The ARCC’s activities for FY2015, included the following:
(
a) Financial Reporting
The ARCC reviewed the interim and annual financial
statements and financial announcements required
by the SGX-ST, for recommendation to the Board for
approval.
(b) External Audit
The ARCC reviewed and approved the audit plan and
scope with the external auditors and critically reviewed
the report on the audit of the year-end financial
statements.
CORPORATE GOVERNANCE
The ARCC also reviewed and considered the re-
appointment of the external auditors and is satisfied
with the suitability, independence and objectivity of the
external auditors and has recommended to the Board
its re-appointment.
The review took into consideration (i) adequacy of the
resources and experience of the auditing firm and the
audit partner, (ii) the terms of the engagement, (iii)
size and complexity of CIT and its subsidiary, (iv) the
number and experience of supervisory and professional
staff assigned to each audit, (v) the fees paid for audit
and non-audit services performed, and (vi) suitability,
objectivity and independence from Management and
the Manager based on their performance to date.
The aggregate amount of the audit fees paid/payable
by CIT and its subsidiary to the external auditors for
FY2015 was $298,000, of which audit and non-audit
fees amounted to $180,000 and $118,000 respectively.
The ARCC has undertaken a review of all non-audit
services provided by the auditors and they would not,
in the ARCC’s opinion, affect the independence of the
auditors.
Accordingly, the Manager confirms that CIT complies
with Rule 712 and 715 of the Listing Manual with
respect to the suitability of the audit firm for CIT and
its subsidiary.
(c) Internal Audit
The 3-year Internal Audit Rotational Plan for Year 2015
to 2017 was approved by the ARCC in 2014.

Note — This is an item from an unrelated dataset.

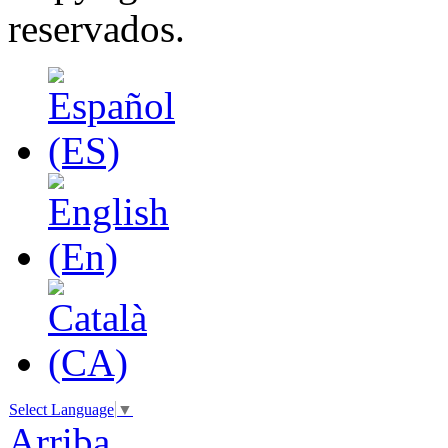
reservados.
Select Language
▼
Arriba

The ARCC reviewed the scope of internal audit work
and its audit program; it reviewed the findings during
the year and Management’s responses thereto; and it
satisfied itself as to the adequacy of the internal audit
function.
An annual assessment was performed on PwC LLP to
evaluate the effectiveness of the internal auditors.
(d) IPT
The ARCC reviewed IPT to ensure compliance with
internal procedures, provisions of the Listing Manual
and the Property Funds Appendix.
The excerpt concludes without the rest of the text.